**TASK REQUIREMENTS**
If a line of the material contains "work", copy it.

**DATASET CONTENT**
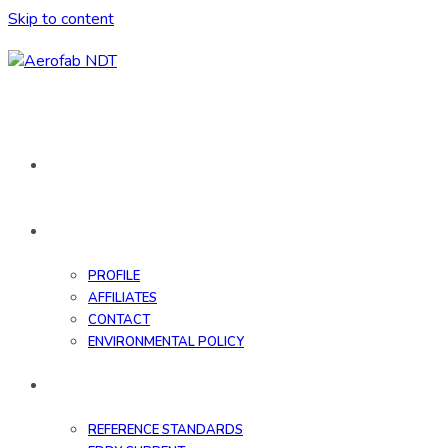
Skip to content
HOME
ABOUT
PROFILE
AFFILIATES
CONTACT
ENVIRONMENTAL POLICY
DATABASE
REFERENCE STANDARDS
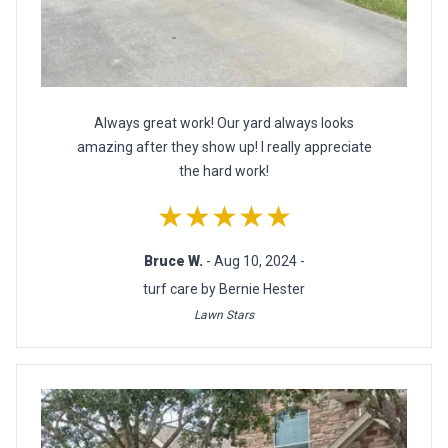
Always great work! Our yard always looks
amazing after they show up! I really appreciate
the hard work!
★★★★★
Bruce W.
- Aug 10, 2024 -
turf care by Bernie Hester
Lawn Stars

==

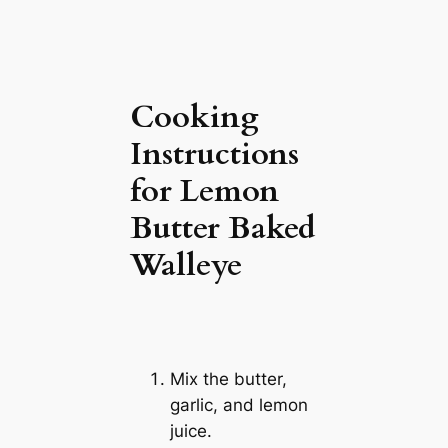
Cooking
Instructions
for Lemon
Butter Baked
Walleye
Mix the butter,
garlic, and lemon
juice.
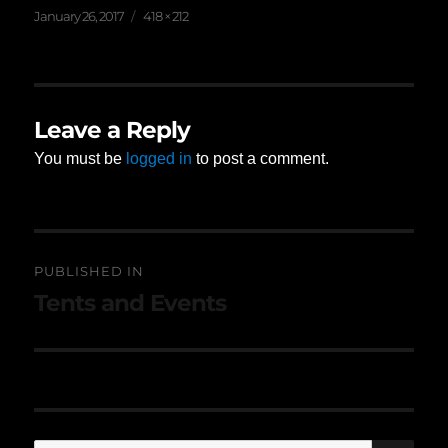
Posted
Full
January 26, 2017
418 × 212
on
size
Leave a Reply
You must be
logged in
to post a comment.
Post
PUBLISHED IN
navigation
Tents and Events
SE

**EXERCISE RESPONSE**
Always great work! Our yard always looks
the hard work!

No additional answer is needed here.